(Stored data)

....

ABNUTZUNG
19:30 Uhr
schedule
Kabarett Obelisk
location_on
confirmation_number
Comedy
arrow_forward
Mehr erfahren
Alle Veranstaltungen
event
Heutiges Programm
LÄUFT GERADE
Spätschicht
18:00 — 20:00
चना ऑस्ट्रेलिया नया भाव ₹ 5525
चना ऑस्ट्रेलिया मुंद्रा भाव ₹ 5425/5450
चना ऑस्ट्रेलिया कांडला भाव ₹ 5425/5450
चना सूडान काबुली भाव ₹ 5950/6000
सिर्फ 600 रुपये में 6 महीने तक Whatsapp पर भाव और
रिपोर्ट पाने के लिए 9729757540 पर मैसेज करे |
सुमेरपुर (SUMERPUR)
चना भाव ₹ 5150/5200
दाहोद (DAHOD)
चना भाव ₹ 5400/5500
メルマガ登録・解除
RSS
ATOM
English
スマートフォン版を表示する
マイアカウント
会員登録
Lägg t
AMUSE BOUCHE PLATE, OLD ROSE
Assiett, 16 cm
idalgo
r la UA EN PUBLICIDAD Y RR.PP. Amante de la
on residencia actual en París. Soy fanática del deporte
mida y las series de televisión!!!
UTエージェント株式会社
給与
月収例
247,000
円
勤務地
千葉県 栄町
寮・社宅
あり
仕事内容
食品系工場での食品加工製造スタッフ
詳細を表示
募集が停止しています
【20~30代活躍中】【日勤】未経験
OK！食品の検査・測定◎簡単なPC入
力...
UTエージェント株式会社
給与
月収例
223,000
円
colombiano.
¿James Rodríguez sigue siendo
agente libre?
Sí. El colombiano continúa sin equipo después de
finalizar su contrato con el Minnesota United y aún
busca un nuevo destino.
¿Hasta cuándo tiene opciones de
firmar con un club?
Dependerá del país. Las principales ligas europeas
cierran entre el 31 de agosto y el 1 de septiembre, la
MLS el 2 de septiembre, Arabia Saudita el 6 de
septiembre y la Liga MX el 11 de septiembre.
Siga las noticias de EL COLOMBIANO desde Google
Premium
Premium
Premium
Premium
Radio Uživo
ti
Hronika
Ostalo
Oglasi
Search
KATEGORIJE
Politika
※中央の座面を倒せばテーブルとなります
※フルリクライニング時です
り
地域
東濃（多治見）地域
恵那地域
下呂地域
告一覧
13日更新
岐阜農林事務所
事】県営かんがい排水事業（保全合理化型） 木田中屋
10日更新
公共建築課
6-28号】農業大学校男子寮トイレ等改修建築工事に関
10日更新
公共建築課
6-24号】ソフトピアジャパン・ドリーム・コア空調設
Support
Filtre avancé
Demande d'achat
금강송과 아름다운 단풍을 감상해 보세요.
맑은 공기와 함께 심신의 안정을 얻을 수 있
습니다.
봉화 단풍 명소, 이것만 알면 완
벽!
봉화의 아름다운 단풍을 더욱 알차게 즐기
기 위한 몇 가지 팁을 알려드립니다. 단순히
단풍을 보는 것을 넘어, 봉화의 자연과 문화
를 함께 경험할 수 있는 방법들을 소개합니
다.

....

Goal of the exercise -
Print exactly the lines from the one with "colombiano." through the end of the data, inclusive.

Your solution -
colombiano.
¿James Rodríguez sigue siendo
agente libre?
Sí. El colombiano continúa sin equipo después de
finalizar su contrato con el Minnesota United y aún
busca un nuevo destino.
¿Hasta cuándo tiene opciones de
firmar con un club?
Dependerá del país. Las principales ligas europeas
cierran entre el 31 de agosto y el 1 de septiembre, la
MLS el 2 de septiembre, Arabia Saudita el 6 de
septiembre y la Liga MX el 11 de septiembre.
Siga las noticias de EL COLOMBIANO desde Google
Premium
Premium
Premium
Premium
Radio Uživo
ti
Hronika
Ostalo
Oglasi
Search
KATEGORIJE
Politika
※中央の座面を倒せばテーブルとなります
※フルリクライニング時です
り
地域
東濃（多治見）地域
恵那地域
下呂地域
告一覧
13日更新
岐阜農林事務所
事】県営かんがい排水事業（保全合理化型） 木田中屋
10日更新
公共建築課
6-28号】農業大学校男子寮トイレ等改修建築工事に関
10日更新
公共建築課
6-24号】ソフトピアジャパン・ドリーム・コア空調設
Support
Filtre avancé
Demande d'achat
금강송과 아름다운 단풍을 감상해 보세요.
맑은 공기와 함께 심신의 안정을 얻을 수 있
습니다.
봉화 단풍 명소, 이것만 알면 완
벽!
봉화의 아름다운 단풍을 더욱 알차게 즐기
기 위한 몇 가지 팁을 알려드립니다. 단순히
단풍을 보는 것을 넘어, 봉화의 자연과 문화
를 함께 경험할 수 있는 방법들을 소개합니
다.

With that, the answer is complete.